Do You Have A Constitutional Right To Shop At Home Depot?

Image courtesy of ralph

It’s not uncommon for a retailer to ban shoplifters from ever stepping foot on the premises again. However, a California man convicted of stealing from a Home Depot says that being barred from going back to the store — or any other Depot in the state — is a violation of his rights.

Back in Oct. 2012, the man was caught walking out of a San Jose, CA, Home Depot with $128 worth of purloined items stashed in his backpack. He eventually owned up to the theft and pleaded no contest to second degree burglary. As a condition of his probation, he agreed to not “go on the premises, parking lot adjacent or any store of Home Depot in the State of California.”

He subsequently appealed this order, arguing that there should be an exception “that would allow [him] to be on Home Depot property on legitimate business,” and that the probation condition violates his constitutional right to travel.

In 2013, a state court of appeal sided with the shoplifter [PDF], calling the probation condition “overbroad” and concluding that it would have been sufficient for the court to simply direct the man to not break the law again.

Prosecutors appealed that decision to the California Supreme Court, which issued an opinion [PDF] earlier this week rejecting the shoplifter’s argument and overturning the appeals court ruling.

Unlike freedoms of religion and speech, the “right to travel” is not explicitly spelled out in the Constitution or any of its amendments.
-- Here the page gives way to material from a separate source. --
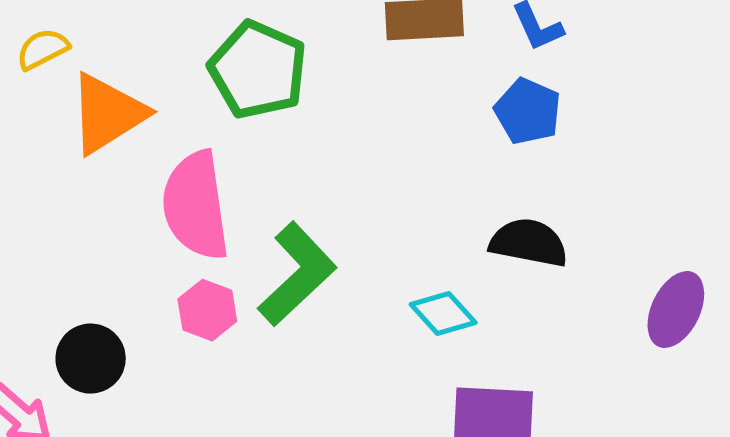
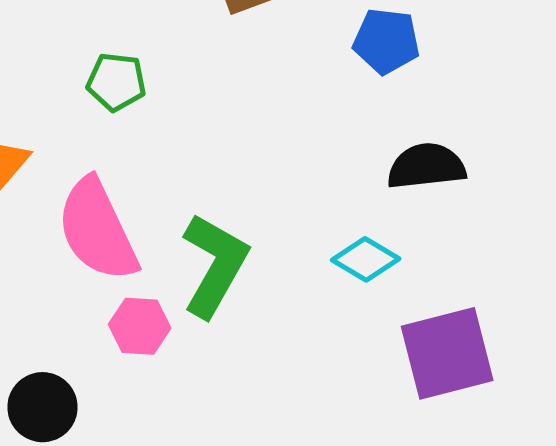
green pentagon: (258, 70) -> (116, 82), size x0.6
However, in the 1969 U.S. Supreme Court decision in Shapiro v. Thompson, the court noted that “the nature of our Federal Union and our constitutional concepts of personal liberty unite to require that all citizens be free to travel throughout the length and breadth of our land uninhibited by statutes, rules, or regulations which unreasonably burden or restrict this movement.”

And in 1995, the California Supreme Court ruling in Tobe v. City of Santa Ana clarified that the “right of intrastate travel has been recognized as a basic human right” protected by the state constitution.
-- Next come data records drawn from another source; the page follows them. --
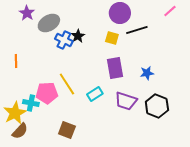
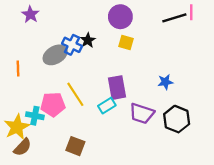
pink line: (170, 11) -> (191, 12), turned -48
purple circle: (120, 13) -> (120, 17), moved
gray ellipse: (49, 23) -> (55, 55), moved
black line: (137, 30) -> (174, 18), moved
purple rectangle: (115, 68) -> (117, 88), moved

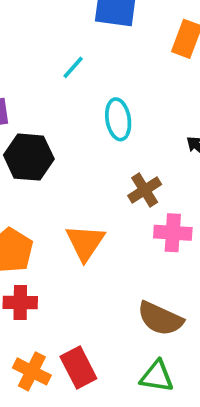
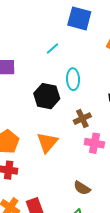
black hexagon: (29, 157) -> (47, 96), moved
brown semicircle: (160, 319) -> (82, 188), size x0.7

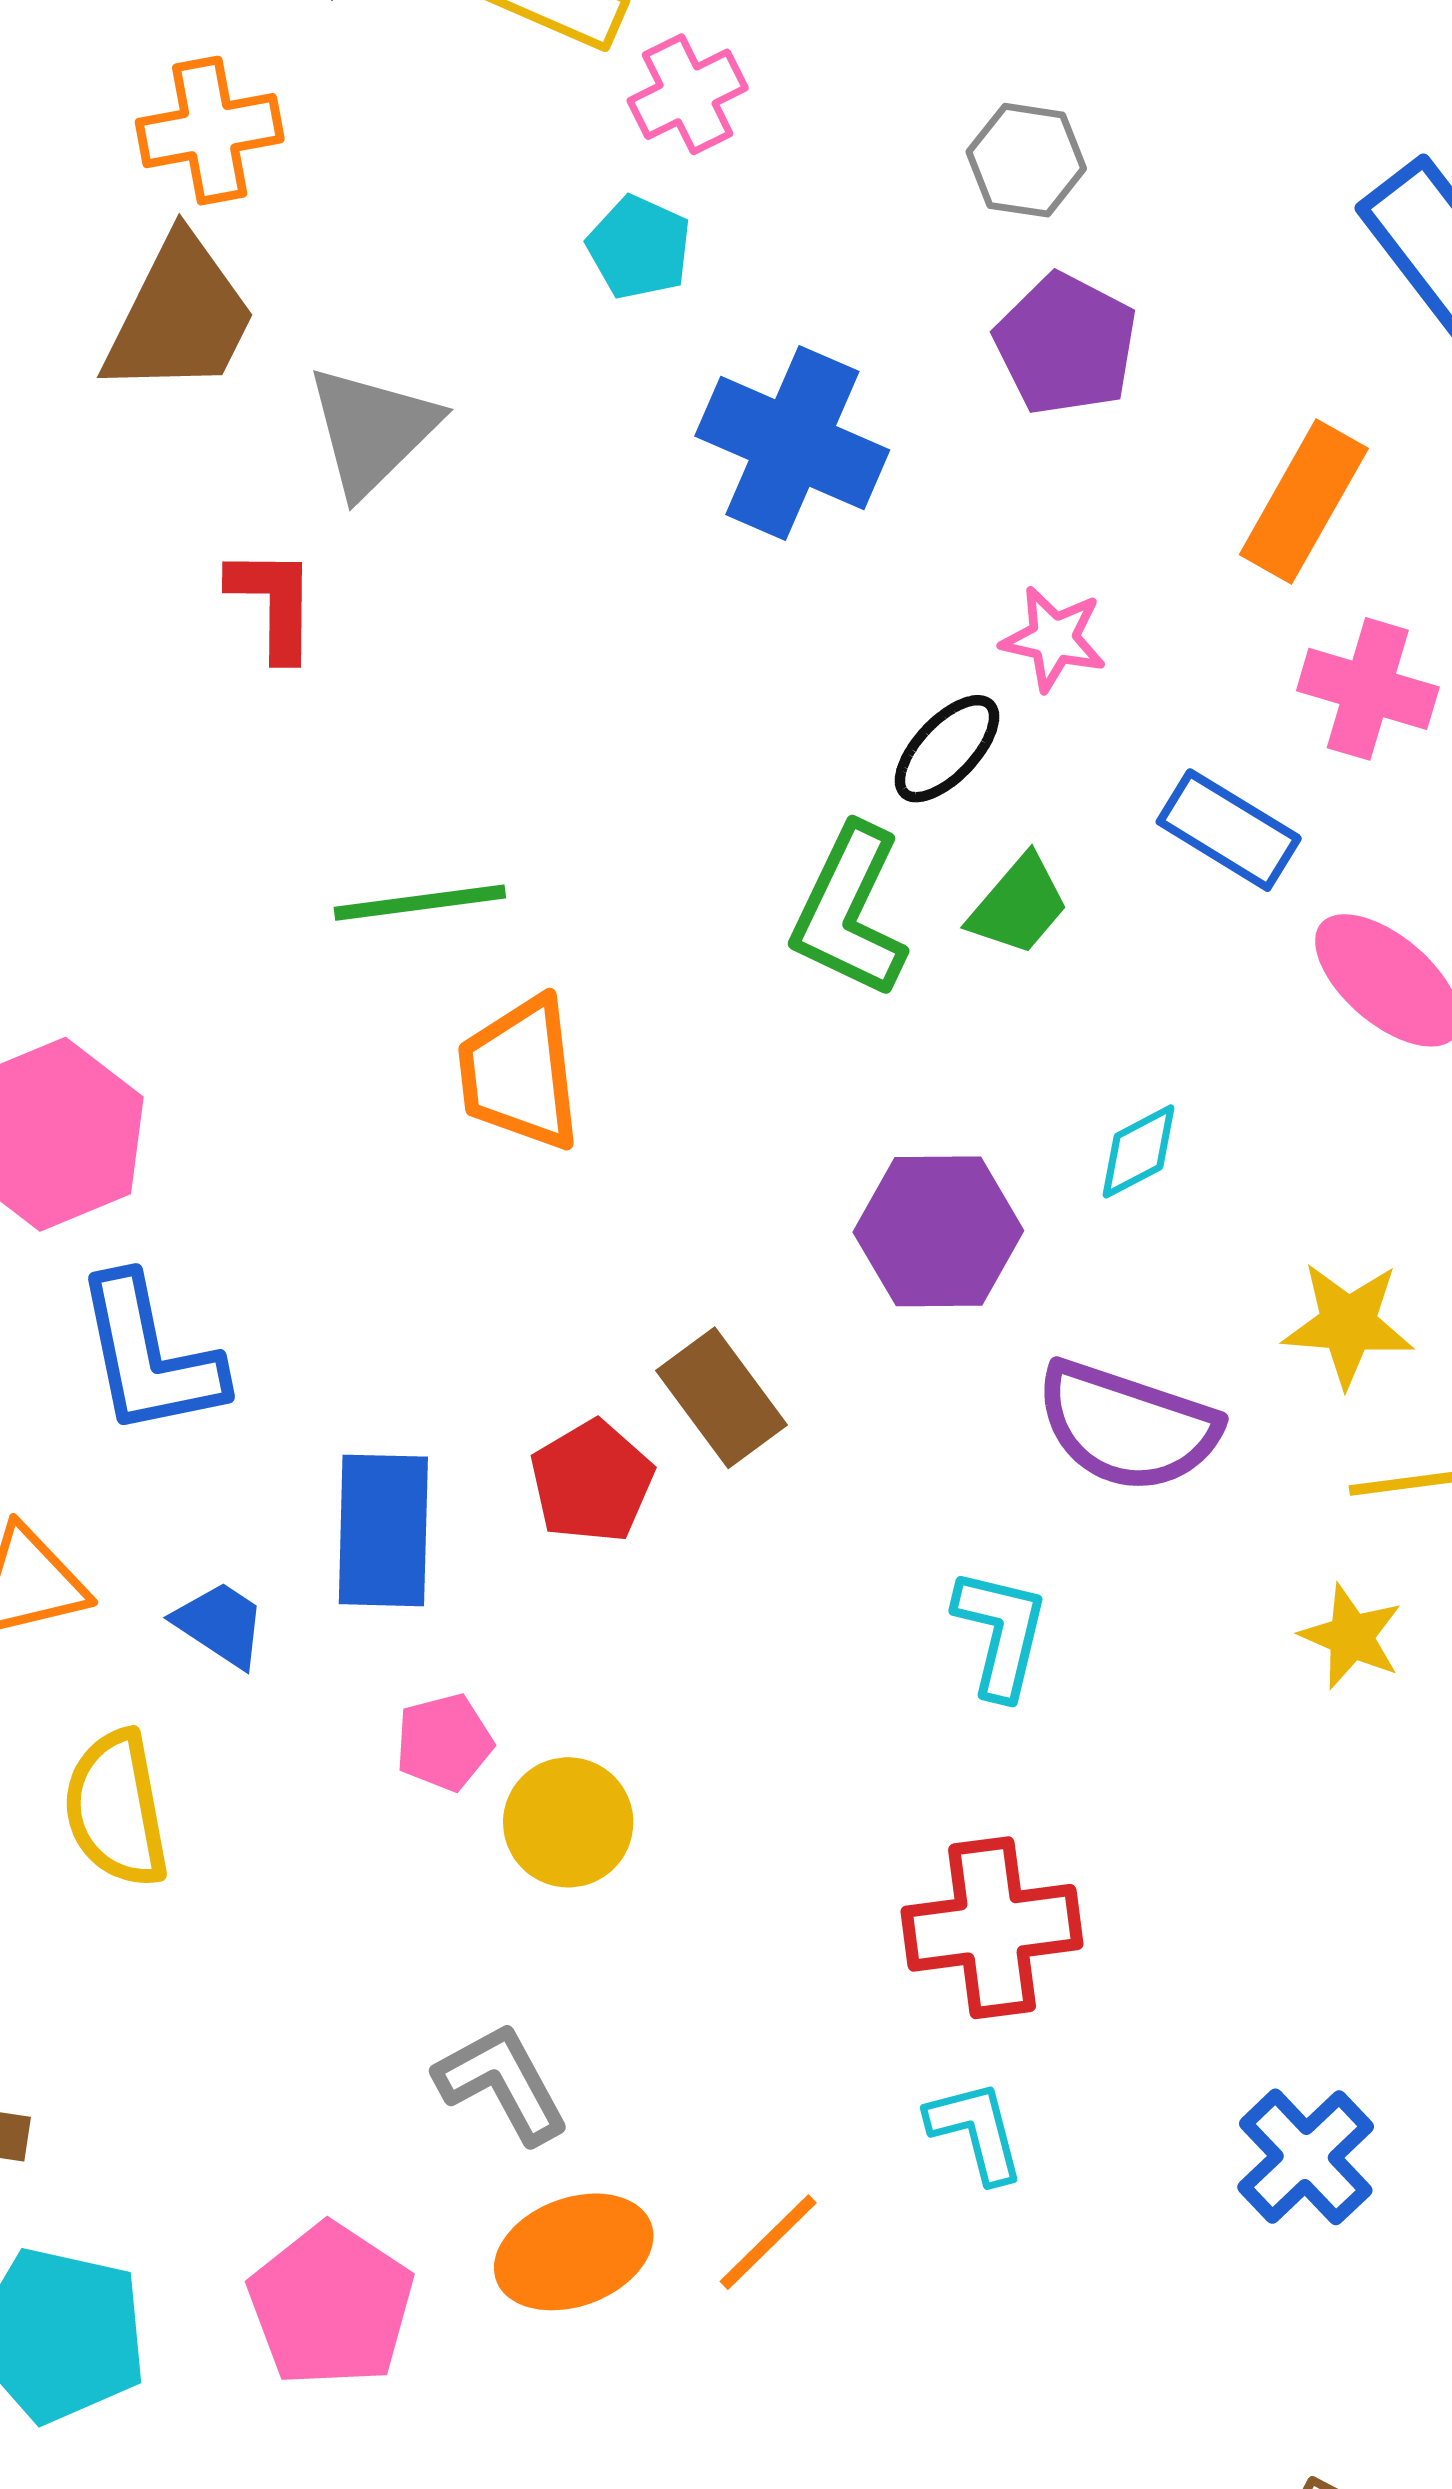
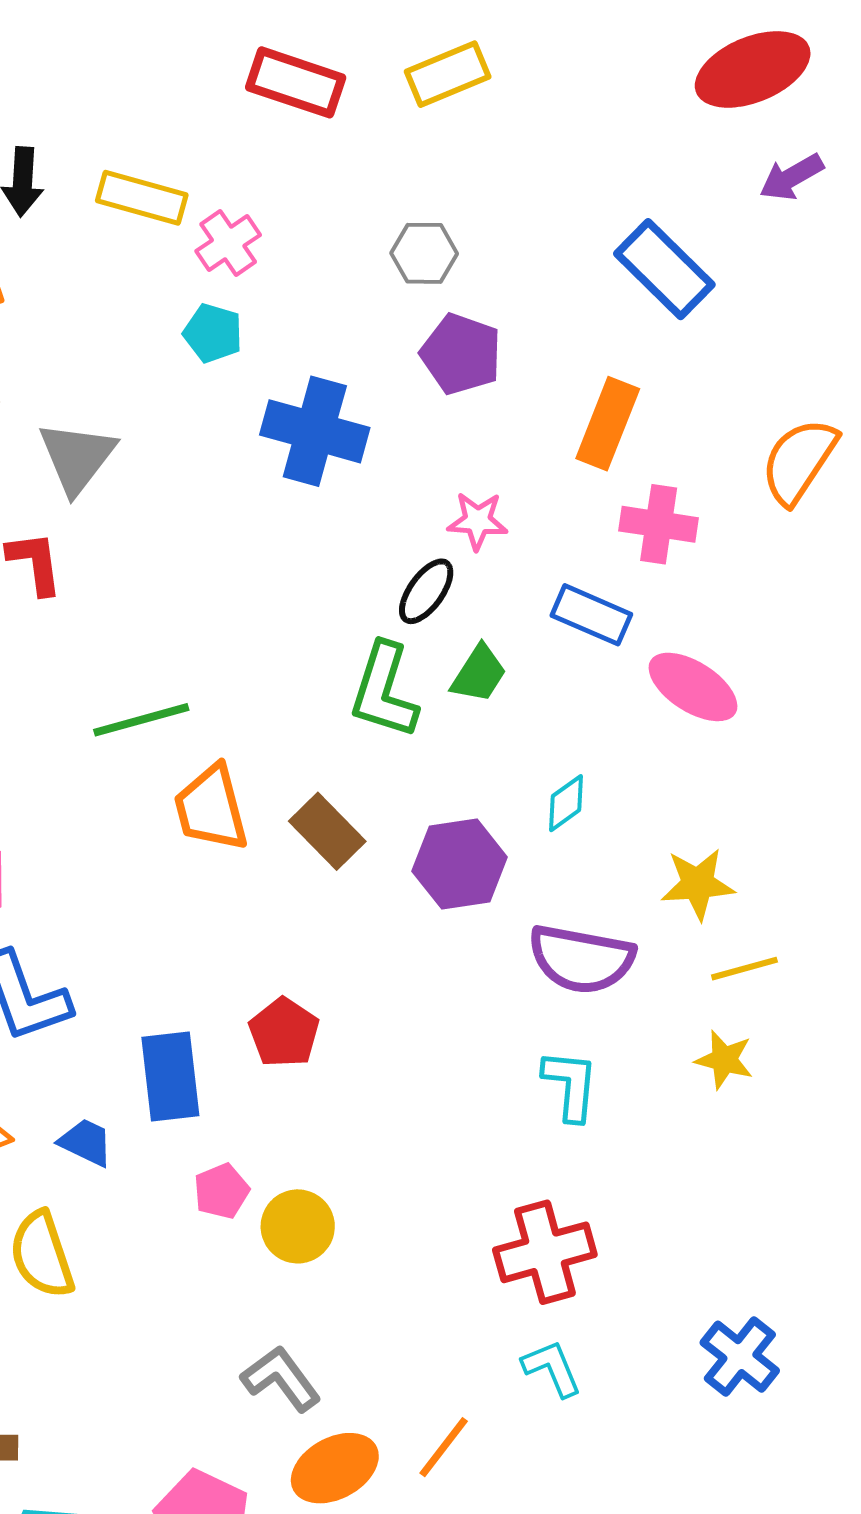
brown rectangle: (722, 1398) -> (327, 831), moved
cyan L-shape: (1001, 1633) -> (570, 1085), moved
However, in the Home Depot matter, California’s highest court found that the probation condition was nowhere near restrictive enough to be considered an unconstitutional prohibition on travel.

“Although criminal offenders placed on probation retain their constitutional right to travel, reasonable and incidental restrictions on their movement are permissible,” writes the court, pointing to examples like the man barred from going near his friend’s house after he was caught stealing $9,500 in jewelry from his pal’s bedroom. Similarly, the court had upheld a requirement that a juvenile former gang member in Orange County, CA, could not enter Los Angeles county — where his former gang was located — without being accompanied by a parent.

The Home Depot shoplifter argued that the probation condition barred him “from entering large areas of the state” and from “shopping or working in any store that shares a parking lot with a Home Depot.” That was not enough to convince the court.

“He remains free to drive on any public freeway, street or road, use public transportation, work (except in Home Depot stores), shop, visit the doctor’s office, attend school, enjoy parks, libraries, museums, restaurants, bars, clubs, and movie theaters,” writes the court. “He may — without violating the challenged condition — freely move about his community, the city, and the State of California.”

The court also rejected the argument that the parking lot prohibition went too far. While that restriction does expand the no-go zone for the shoplifter, “the overall limitation remains so minimal that the Home Depot stay-away condition does not implicate the concerns that underlie the constitutional right to travel.”